Helena: I pray you, thou you mock me, gentlemen,
Let her not hurt me. You perhaps may think
Because she is something lower than myself
That I can match her.
Hermia: Lower? Hark, again!
Helena: Good Helena, do not be so bitter with me.
I evermore did love you, Hermia,
Let me quiet go,
To Athens will I bear my folly back,
And follow you no further. Let me go;
You see how simple and fond I am.
Hermia: Why, get thee gone! Who is’t that hinders you?
Helena: A foolish heart that I leave here behind.
Hermia: What, with Lysander?
Helena: With Demetrius.
Hermia: Be not afraid; she shall not harm thee, Helena.
Demetrius: No, sir. She shall not, though you take her part.
Helena: O, when she is angry she is keen and shrewd;
She was a vixen when she went to school,
And though she be but little, she is fierce.

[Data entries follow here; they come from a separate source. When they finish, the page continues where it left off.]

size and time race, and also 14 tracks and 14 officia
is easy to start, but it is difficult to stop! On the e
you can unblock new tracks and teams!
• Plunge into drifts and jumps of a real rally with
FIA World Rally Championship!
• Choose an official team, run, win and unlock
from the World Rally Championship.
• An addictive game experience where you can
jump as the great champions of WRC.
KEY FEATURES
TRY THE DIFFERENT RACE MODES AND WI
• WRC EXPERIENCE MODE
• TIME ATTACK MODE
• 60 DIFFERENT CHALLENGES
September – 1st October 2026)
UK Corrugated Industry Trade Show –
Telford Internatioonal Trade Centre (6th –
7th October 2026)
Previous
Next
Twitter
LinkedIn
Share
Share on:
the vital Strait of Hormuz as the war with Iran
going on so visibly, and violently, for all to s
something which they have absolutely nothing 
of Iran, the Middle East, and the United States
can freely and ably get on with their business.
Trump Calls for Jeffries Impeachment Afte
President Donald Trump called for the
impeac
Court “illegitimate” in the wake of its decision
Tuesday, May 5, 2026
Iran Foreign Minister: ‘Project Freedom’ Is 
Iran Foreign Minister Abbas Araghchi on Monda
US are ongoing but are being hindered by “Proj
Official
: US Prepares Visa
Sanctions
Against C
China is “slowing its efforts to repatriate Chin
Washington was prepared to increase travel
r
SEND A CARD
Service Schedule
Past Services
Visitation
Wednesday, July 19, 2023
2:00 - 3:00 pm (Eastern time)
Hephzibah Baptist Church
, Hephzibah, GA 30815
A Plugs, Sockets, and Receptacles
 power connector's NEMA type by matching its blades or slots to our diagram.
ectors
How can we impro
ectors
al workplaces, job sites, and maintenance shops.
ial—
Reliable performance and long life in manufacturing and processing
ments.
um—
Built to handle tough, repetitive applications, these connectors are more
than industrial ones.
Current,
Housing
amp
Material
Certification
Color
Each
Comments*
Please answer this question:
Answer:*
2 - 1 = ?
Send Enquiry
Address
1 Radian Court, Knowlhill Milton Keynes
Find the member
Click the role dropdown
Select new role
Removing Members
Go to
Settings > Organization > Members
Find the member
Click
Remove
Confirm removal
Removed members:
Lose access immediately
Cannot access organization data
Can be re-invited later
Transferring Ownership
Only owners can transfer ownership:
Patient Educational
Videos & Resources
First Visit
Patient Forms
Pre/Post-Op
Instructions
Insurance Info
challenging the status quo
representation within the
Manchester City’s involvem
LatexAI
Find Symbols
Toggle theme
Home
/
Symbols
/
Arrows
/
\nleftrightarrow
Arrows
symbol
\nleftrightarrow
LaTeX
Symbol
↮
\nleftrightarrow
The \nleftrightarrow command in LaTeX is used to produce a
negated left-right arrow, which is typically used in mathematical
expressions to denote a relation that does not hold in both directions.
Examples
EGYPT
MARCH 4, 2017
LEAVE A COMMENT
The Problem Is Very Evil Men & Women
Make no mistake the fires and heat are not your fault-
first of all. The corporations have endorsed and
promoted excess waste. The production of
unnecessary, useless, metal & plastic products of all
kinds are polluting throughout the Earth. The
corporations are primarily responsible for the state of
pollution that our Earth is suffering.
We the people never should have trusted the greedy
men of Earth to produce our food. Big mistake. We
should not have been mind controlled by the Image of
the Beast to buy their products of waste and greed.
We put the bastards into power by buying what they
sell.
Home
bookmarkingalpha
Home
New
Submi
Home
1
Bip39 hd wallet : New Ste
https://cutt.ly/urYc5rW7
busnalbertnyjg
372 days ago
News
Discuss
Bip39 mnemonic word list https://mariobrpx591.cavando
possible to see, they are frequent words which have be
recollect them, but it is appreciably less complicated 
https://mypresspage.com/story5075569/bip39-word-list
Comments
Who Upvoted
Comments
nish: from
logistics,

Hermia: Little again? Nothing but low and little?
Why will you suffer her to flout me thus?
Let her come to her.
Lysander: Get you gone, you dwarf,
You minimus of hindering knot-grass made,
You bead, you acorn.
Demetrius: Let her alone: speak not of Helena,
Take not her part; for if thou dost intend
Never so little show of love to her,
Thou shalt aby it.
Lysander: Now she holds me not –
Now follow, if thou dur’st, to try whose right,
Of thou or mine, is most in Helena.
Demetrius: Follow? Nay, I’ll go with thee, cheek by jowl.
(Exit Lysander and Demetrius)
Helena: You, mistress, all this coil is ‘long of you.
Nay, go not back.
Helena: I will not trust you, I,
Nor longer stay in your curst company.
Your hands that mine are quicker for a fray;
My legs are longer, thou, to run away!
(Exit)
Hermia: I am amazed, and know not what to say.